- Utility player
- Born: April 14, 1931 Greenville, Texas, U.S.
- Died: June 26, 2015 (aged 84) Lubbock, Texas, U.S.
- Batted: RightThrew: Right

MLB debut
- July 16, 1952, for the New York Yankees

Last MLB appearance
- September 25, 1955, for the Baltimore Orioles

MLB statistics
- Batting average: .125
- Home runs: 0
- Runs batted in: 1
- Stats at Baseball Reference

Teams
- New York Yankees (1952); Baltimore Orioles (1955);

= Kal Segrist =

American baseball player (1931–2015)

Kal Hill Segrist (April 14, 1931 – June 26, 2015) was an American utility infielder in Major League Baseball who played for the New York Yankees (1952) and Baltimore Orioles (1955). Listed at 6' 0", 180 lb., Segrist batted and threw right-handed. He later became a coach for the Texas Tech Red Raiders.

==Early life==
Segrist attended W. H. Adamson High School in Dallas. He then attended the University of Texas at Austin, and played for the Texas Longhorns.

==Professional career==
In a two-season career, Segrist was a .125 hitter (4-for-32) with four runs and one RBI in 20 games. He did not hit for any extra bases.
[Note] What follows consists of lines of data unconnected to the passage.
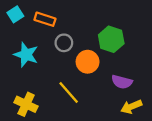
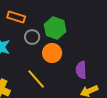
green hexagon: (111, 39) -> (55, 28), moved
purple semicircle: (122, 82) -> (81, 70), turned 72

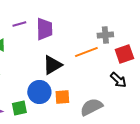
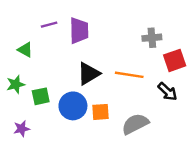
orange line: (86, 52) -> (129, 75), moved, turned 30
green square: (19, 108) -> (41, 96), moved

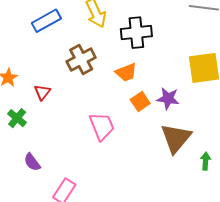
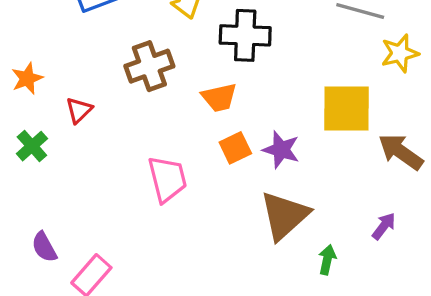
purple semicircle: (32, 162) -> (44, 247), moved

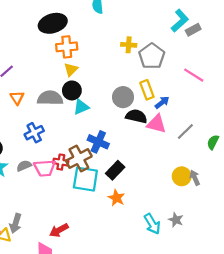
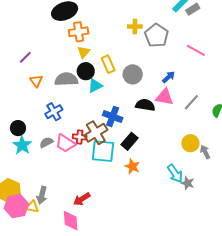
yellow rectangle: (147, 90) -> (108, 64), moved
black semicircle: (136, 116) -> (145, 105), moved
pink trapezoid: (45, 168) -> (65, 143), turned 40
gray arrow: (195, 178) -> (205, 152), moved
cyan arrow: (152, 224) -> (175, 173), moved

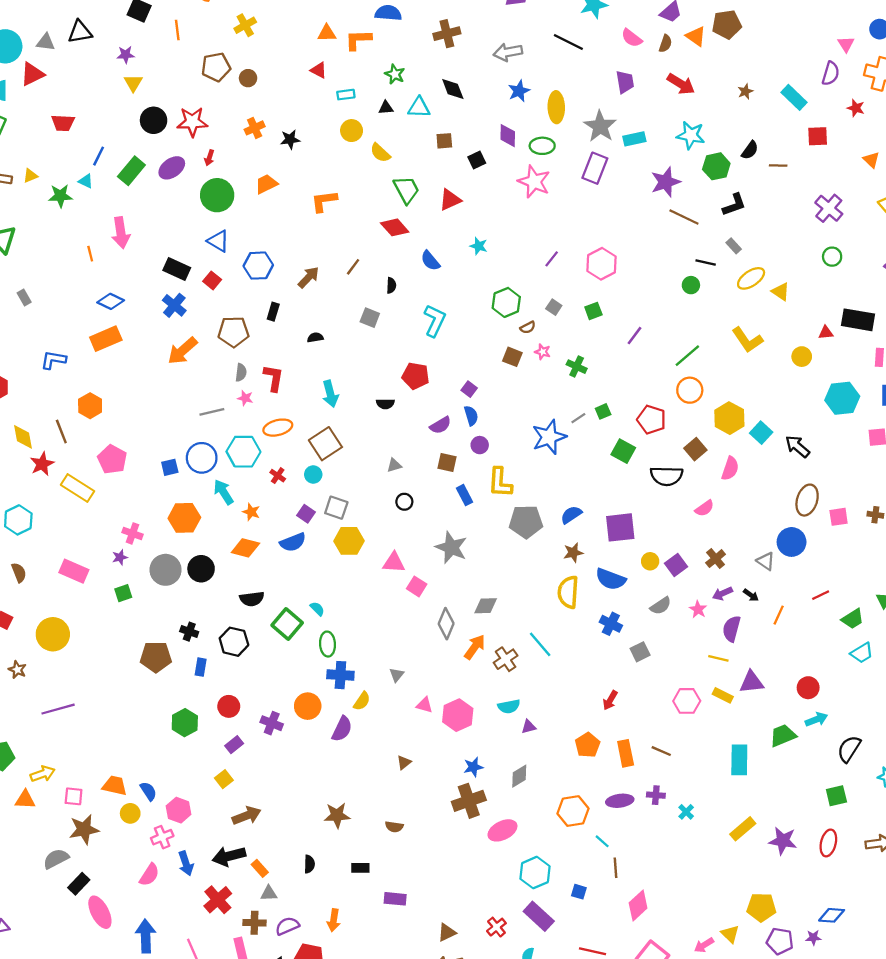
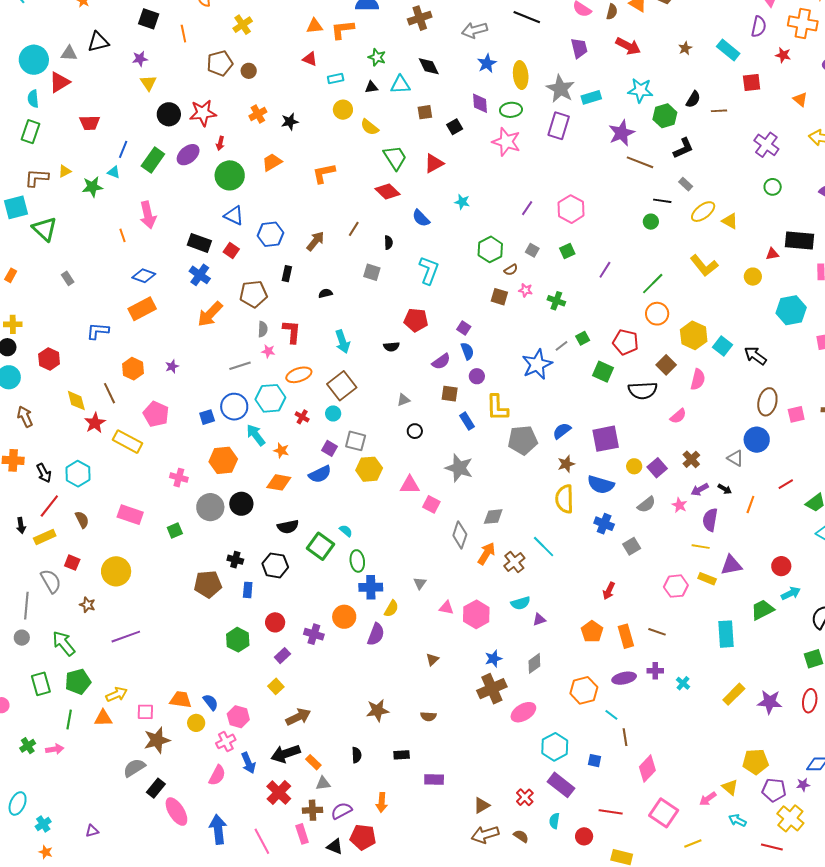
purple star: (120, 557) -> (172, 366), moved

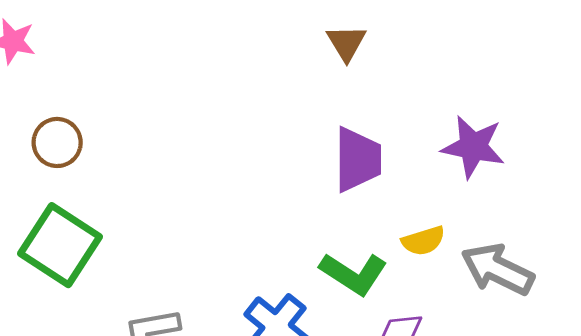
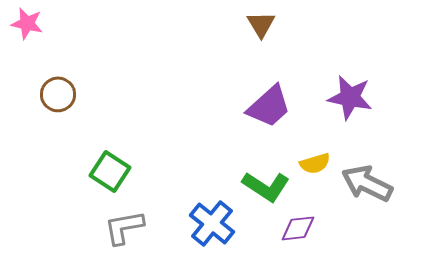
purple trapezoid: (358, 160) -> (269, 106), turned 48
green square: (60, 245) -> (110, 171), moved, size x0.7

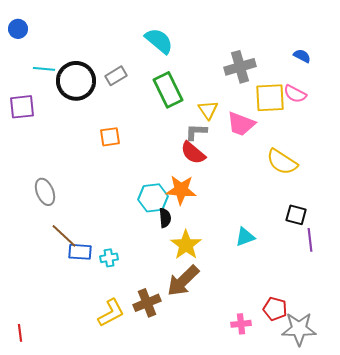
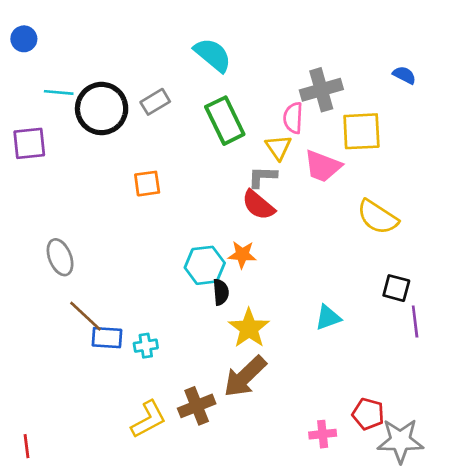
pink semicircle: (295, 94) -> (293, 118), moved, turned 65
orange star: (181, 190) -> (242, 255), size x0.7

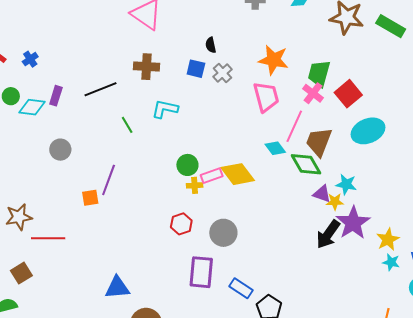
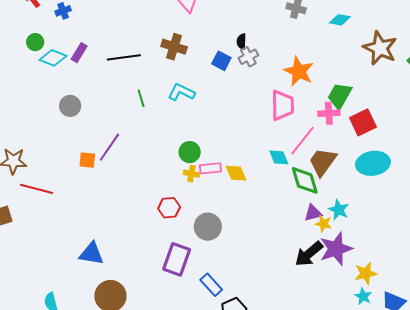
gray cross: (223, 73) -> (248, 57), moved
pink cross: (313, 93) -> (329, 113), turned 35
yellow diamond: (238, 174) -> (236, 173), size x0.7
purple triangle: (322, 194) -> (313, 213), turned -48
In 17 infield appearances, he played at second base (12), third base (4) and first base (1), and posted a collective .977 fielding percentage (one error in 43 chances).

===Trade===
Before the 1955 season, in the largest transaction in major league history, the Yankees sent Segrist along with Harry Byrd, Don Leppert, Jim McDonald, Bill Miller, Willy Miranda, Hal Smith, Gus Triandos, Gene Woodling, and Ted Del Guercio to Baltimore in exchange for Mike Blyzka, Jim Fridley, Billy Hunter, Darrell Johnson, Dick Kryhoski, Don Larsen and Bob Turley.

==Coaching career==
Segrist was an assistant coach for the Texas Tech Red Raiders under Berl Huffman from 1965 to 1967. He replaced Huffman as head baseball coach from 1968 to 1983.

==Personal life==
Segrist then returned to college and received his bachelor's degree from North Texas State University in 1962. Segrist and his wife, Becky, have four children, Khris, Scott, Sunny Beth and Samuel.